• Description of the task: Look through the records below and copy each line that includes the word "checkbox".

• Materials provided:
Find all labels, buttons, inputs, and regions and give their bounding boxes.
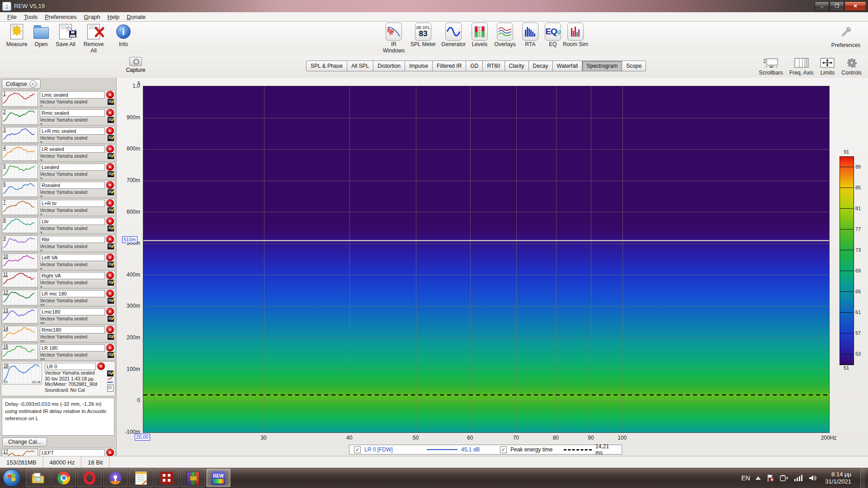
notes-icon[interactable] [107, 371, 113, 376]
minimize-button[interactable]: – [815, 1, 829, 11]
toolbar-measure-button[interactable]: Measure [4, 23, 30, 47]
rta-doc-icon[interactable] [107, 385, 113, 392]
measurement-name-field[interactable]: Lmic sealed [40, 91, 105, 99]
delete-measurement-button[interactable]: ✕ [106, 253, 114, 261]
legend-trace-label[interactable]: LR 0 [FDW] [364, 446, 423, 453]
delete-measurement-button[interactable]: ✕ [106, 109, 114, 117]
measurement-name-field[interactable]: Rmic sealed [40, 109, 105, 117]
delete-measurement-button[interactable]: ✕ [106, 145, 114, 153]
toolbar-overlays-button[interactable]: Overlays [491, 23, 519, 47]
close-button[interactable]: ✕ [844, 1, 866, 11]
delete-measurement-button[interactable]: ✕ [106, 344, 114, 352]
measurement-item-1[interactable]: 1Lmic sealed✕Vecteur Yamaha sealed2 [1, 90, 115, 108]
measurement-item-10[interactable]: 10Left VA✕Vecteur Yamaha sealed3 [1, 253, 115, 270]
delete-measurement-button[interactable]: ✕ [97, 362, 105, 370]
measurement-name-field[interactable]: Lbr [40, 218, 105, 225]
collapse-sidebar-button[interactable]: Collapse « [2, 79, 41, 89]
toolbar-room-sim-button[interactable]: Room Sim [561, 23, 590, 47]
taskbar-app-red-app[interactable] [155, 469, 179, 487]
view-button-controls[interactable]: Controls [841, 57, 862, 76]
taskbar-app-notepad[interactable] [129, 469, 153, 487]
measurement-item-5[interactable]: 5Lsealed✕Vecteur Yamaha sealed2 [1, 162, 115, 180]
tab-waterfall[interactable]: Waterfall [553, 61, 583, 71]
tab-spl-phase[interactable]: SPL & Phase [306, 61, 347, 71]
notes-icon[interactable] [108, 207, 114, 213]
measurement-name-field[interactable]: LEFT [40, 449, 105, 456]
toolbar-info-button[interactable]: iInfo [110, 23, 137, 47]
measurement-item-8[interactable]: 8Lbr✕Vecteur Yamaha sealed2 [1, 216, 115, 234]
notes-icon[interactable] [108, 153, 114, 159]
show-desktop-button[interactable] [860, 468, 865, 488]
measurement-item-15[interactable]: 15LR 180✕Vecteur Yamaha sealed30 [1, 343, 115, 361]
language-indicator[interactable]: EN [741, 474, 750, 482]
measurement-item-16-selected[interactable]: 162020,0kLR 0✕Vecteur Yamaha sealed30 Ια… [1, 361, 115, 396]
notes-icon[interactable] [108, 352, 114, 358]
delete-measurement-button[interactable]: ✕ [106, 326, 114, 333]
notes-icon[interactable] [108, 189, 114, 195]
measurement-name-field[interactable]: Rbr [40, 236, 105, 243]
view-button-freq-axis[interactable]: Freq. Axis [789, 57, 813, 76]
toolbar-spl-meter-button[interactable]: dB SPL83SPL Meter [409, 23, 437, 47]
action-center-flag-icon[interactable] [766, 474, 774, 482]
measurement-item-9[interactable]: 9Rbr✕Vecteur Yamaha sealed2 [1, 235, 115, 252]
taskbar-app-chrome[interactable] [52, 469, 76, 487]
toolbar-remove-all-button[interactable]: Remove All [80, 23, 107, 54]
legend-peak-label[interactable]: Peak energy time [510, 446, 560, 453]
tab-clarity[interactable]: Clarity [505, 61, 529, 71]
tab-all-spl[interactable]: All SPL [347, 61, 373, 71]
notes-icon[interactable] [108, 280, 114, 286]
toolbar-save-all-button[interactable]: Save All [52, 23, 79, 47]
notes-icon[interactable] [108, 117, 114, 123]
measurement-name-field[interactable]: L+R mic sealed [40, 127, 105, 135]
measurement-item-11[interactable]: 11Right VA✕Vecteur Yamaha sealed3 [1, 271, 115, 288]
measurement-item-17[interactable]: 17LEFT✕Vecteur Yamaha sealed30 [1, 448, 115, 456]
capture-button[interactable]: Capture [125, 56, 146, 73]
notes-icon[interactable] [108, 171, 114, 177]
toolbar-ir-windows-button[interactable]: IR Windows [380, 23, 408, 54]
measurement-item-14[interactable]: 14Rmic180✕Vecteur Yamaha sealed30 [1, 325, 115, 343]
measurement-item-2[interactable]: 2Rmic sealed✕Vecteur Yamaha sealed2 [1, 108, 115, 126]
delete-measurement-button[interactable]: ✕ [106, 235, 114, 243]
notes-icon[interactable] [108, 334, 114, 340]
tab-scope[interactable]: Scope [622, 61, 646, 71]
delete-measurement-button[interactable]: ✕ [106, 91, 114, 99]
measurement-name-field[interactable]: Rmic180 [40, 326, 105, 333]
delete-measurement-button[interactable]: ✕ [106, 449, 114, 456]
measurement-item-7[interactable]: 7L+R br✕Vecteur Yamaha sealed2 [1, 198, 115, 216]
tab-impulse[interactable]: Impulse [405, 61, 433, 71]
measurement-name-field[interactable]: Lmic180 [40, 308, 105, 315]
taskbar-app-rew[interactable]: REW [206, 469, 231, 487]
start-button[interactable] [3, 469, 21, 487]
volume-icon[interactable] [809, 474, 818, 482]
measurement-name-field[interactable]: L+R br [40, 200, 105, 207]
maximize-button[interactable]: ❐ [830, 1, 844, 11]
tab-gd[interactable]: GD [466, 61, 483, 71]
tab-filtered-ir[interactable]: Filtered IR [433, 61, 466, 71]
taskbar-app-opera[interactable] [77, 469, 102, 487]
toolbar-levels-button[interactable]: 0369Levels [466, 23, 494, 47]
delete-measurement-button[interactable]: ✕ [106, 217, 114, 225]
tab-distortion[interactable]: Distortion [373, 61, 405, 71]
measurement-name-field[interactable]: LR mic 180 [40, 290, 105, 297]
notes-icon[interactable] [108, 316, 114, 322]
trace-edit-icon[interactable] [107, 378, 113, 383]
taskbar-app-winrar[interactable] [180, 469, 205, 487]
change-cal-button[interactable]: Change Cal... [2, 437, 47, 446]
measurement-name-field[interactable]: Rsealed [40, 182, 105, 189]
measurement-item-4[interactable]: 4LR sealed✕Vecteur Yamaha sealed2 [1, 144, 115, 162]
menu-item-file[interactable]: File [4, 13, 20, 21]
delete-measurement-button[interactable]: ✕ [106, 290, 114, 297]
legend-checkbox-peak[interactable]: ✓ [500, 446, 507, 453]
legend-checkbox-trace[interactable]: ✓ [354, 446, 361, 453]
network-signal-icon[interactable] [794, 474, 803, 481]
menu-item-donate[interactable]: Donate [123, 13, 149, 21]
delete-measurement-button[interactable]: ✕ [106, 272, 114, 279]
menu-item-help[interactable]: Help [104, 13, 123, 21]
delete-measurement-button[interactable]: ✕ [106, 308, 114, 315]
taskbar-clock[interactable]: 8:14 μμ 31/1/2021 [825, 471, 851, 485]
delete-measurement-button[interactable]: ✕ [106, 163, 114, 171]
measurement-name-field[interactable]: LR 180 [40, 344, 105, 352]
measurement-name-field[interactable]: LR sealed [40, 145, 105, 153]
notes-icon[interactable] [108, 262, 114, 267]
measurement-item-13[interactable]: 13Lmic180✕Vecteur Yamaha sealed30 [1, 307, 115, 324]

• Answer to the exercise:
legend-checkbox-peak[interactable]: ✓ [500, 446, 507, 453]
legend-checkbox-trace[interactable]: ✓ [354, 446, 361, 453]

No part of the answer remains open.